Parodontitis hat Folgen für die Allgemeingesundheit

Die Parodontitis hat nicht nur direkte Auswirkungen auf das Parodont, sondern steht auch in enger Beziehung zu bestimmten Allgemeinerkrankungen. Von einer erfolgreichen Parodontitis-Therapie profitiert daher der gesamte Organismus.
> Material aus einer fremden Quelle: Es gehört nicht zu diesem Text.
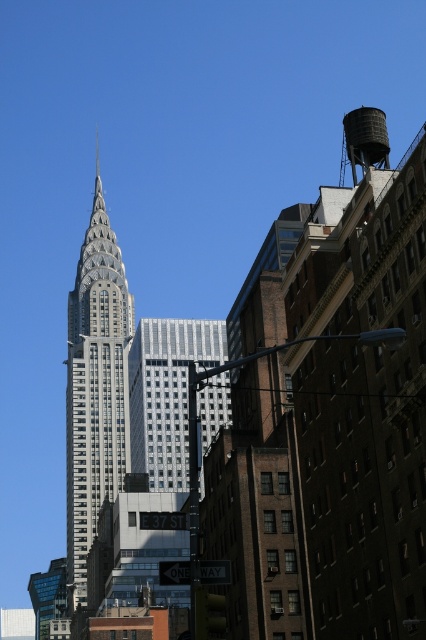 You are a city planner analyzing the skyline. You notice the silver glass building at center and the matte gray water tower at upper right. Which structure appears larger in the scene?

The silver glass building at center is smaller than the matte gray water tower at upper right, so the matte gray water tower at upper right appears larger.

You are an architect analyzing the urban layout. Given the Chrysler Building on the left and the older brick buildings on the right, how does the width of the gray stone tower at center compare to the silver glass building at center?

The gray stone tower at center is wider than the silver glass building at center. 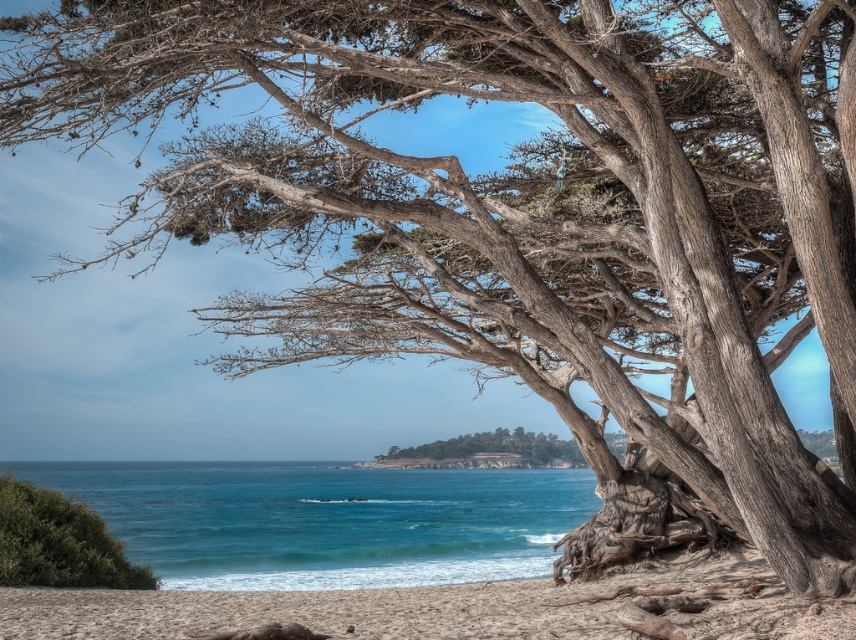 Is blue water at lower center positioned before sandy beach at lower center?

No, it is behind sandy beach at lower center.

Image resolution: width=856 pixels, height=640 pixels. Describe the element at coordinates (325, 520) in the screenshot. I see `blue water at lower center` at that location.

At what (x,y) coordinates should I click in order to perform the action: click on blue water at lower center. Please return your answer as a coordinate pair (x, y). This screenshot has height=640, width=856. Looking at the image, I should click on coord(325,520).

Based on the photo, does sandy beach at lower center have a lesser width compared to green leafy bush at lower left?

No.

Can you confirm if sandy beach at lower center is shorter than green leafy bush at lower left?

No, sandy beach at lower center is not shorter than green leafy bush at lower left.

Does point (54, 595) lie behind point (10, 518)?

No, it is not.

You are a GUI agent. You are given a task and a screenshot of the screen. Output one action in this format:
    pyautogui.click(x=<x>, y=<y>)
    Task: Click on the sandy beach at lower center
    This screenshot has height=640, width=856.
    Given the screenshot: What is the action you would take?
    pyautogui.click(x=450, y=608)

Between blue water at lower center and green leafy bush at lower left, which one is positioned higher?

green leafy bush at lower left is above.

You are a GUI agent. You are given a task and a screenshot of the screen. Output one action in this format:
    pyautogui.click(x=<x>, y=<y>)
    Task: Click on the blue water at lower center
    
    Given the screenshot: What is the action you would take?
    pyautogui.click(x=325, y=520) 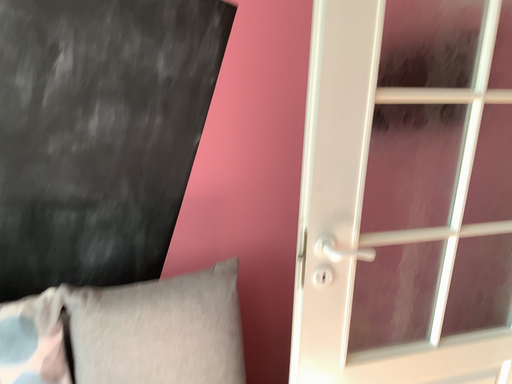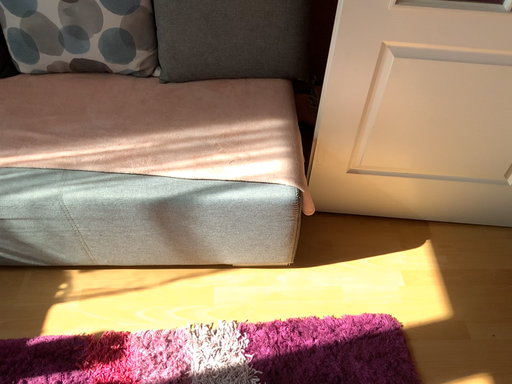 Question: Which way did the camera rotate in the video?

Choices:
 (A) rotated upward
 (B) rotated downward

Answer: (B) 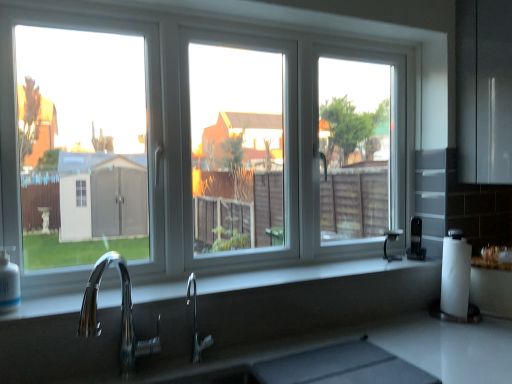 Question: Considering the relative positions of black plastic coffee maker at right and chrome/metallic faucet at lower left, the second tap from the right, in the image provided, is black plastic coffee maker at right in front of chrome/metallic faucet at lower left, the second tap from the right,?

Choices:
 (A) no
 (B) yes

Answer: (A)

Question: Is black plastic coffee maker at right to the left of chrome/metallic faucet at lower left, which appears as the 1th tap when viewed from the front, from the viewer's perspective?

Choices:
 (A) no
 (B) yes

Answer: (A)

Question: Is black plastic coffee maker at right outside chrome/metallic faucet at lower left, the second tap from the right?

Choices:
 (A) yes
 (B) no

Answer: (A)

Question: Is black plastic coffee maker at right facing away from chrome/metallic faucet at lower left, acting as the second tap starting from the back?

Choices:
 (A) yes
 (B) no

Answer: (B)

Question: Is black plastic coffee maker at right to the right of chrome/metallic faucet at lower left, the second tap from the right, from the viewer's perspective?

Choices:
 (A) yes
 (B) no

Answer: (A)

Question: Does point (132, 316) appear closer or farther from the camera than point (189, 294)?

Choices:
 (A) closer
 (B) farther

Answer: (A)

Question: From the image's perspective, is chrome/metallic faucet at lower left, which appears as the 1th tap when viewed from the front, above or below polished chrome faucet at center, placed as the 2th tap when sorted from front to back?

Choices:
 (A) above
 (B) below

Answer: (A)

Question: Visually, is chrome/metallic faucet at lower left, acting as the first tap starting from the left, positioned to the left or to the right of polished chrome faucet at center, placed as the 2th tap when sorted from front to back?

Choices:
 (A) right
 (B) left

Answer: (B)

Question: In terms of height, does chrome/metallic faucet at lower left, acting as the second tap starting from the back, look taller or shorter compared to polished chrome faucet at center, the first tap viewed from the right?

Choices:
 (A) tall
 (B) short

Answer: (A)

Question: Considering the relative positions of smooth gray countertop at center and polished chrome faucet at center, placed as the 2th tap when sorted from front to back, in the image provided, is smooth gray countertop at center to the left or to the right of polished chrome faucet at center, placed as the 2th tap when sorted from front to back,?

Choices:
 (A) right
 (B) left

Answer: (A)

Question: Is smooth gray countertop at center bigger or smaller than polished chrome faucet at center, which is counted as the 2th tap, starting from the left?

Choices:
 (A) small
 (B) big

Answer: (B)

Question: Relative to polished chrome faucet at center, which is counted as the 2th tap, starting from the left, is smooth gray countertop at center in front or behind?

Choices:
 (A) front
 (B) behind

Answer: (A)

Question: Is smooth gray countertop at center wider or thinner than polished chrome faucet at center, which is counted as the 2th tap, starting from the left?

Choices:
 (A) wide
 (B) thin

Answer: (A)

Question: From a real-world perspective, relative to white plastic window at center, is smooth gray countertop at center vertically above or below?

Choices:
 (A) below
 (B) above

Answer: (A)

Question: From the image's perspective, is smooth gray countertop at center positioned above or below white plastic window at center?

Choices:
 (A) above
 (B) below

Answer: (B) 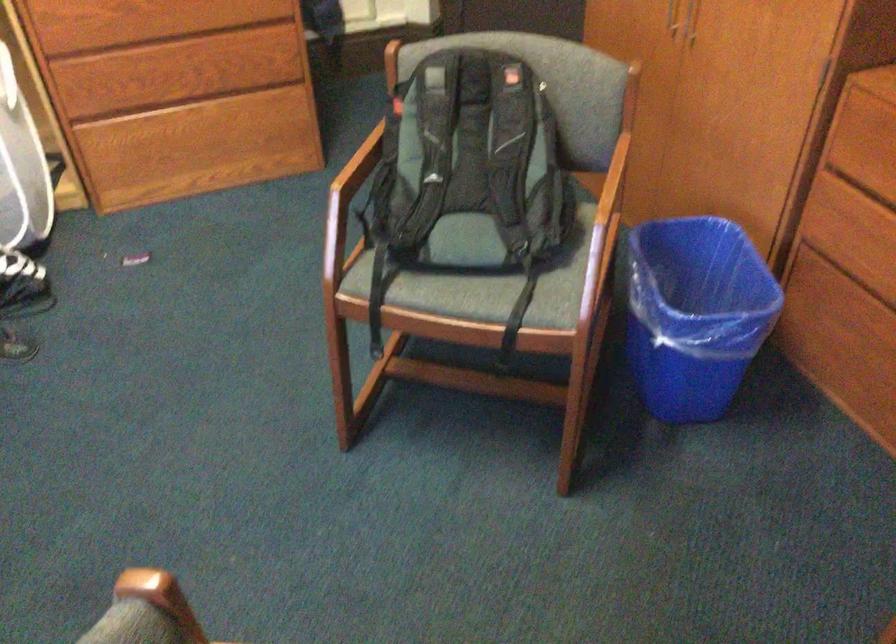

Mehrere Ärzte mit Patientin im Hintergrund

Bei Patienten mit einer Parodontitis werden erhöhte systemische Entzündungsmarker gemessen. Auslöser dafür ist die mit einer Parodontitis einhergehende, chronische Bakteriämie. Im Sulkus liegt die Konzentration der parodontopathogenen Bakterien phasenweise im Millionenbereich. Da die Zähne das Saumepithel durchbrechen, stellen sie eine potenzielle Eintrittsstelle für die Bakterien sowie für die von ihnen produzierten Toxine in das Körperinnere dar. Weil das Taschenepithel bei einer profunden Parodontitis zudem häufig ulzeriert ist, kommt es entsprechend schnell zu einem Übertritt in den Blutkreislauf.

Reaktion des Immunsystems

Als Antwort auf die Bakteriämie kann eine reflektorische Immunreaktion auftreten. Im Vergleich zu parodontal Gesunden werden bei Parodontitispatienten häufig deutlich erhöhte Leukozyten- und CRP-Werte gemessen. Auch im Rahmen der Greifswalder SHIP-Studie zeigte sich eine signifikante Assoziation der beiden Entzündungsparameter „Leukozytenzahl“ sowie „Fibrinogenkonzentration“ mit allen parodontalen Messgrößen. Die Erhöhung dieser systemischen Entzündungsmarker lässt bereits erahnen, dass die unter Umständen Jahre andauernde, chronische Infektion auch auf die Allgemeingesundheit negative Auswirkungen hat. Ein Hauptanliegen der Europäischen Fachgesellschaft für Parodontologie (EFP) ist es daher, die Parodontitis als ernstzunehmende Volkskrankheit stärker in das Bewusstsein sowohl von Patienten als auch Medizinern zu rücken. Natürlich wird der EFP-Aktionsplan „Periodontal health for a better life“ auch von der DG PARO unterstützt.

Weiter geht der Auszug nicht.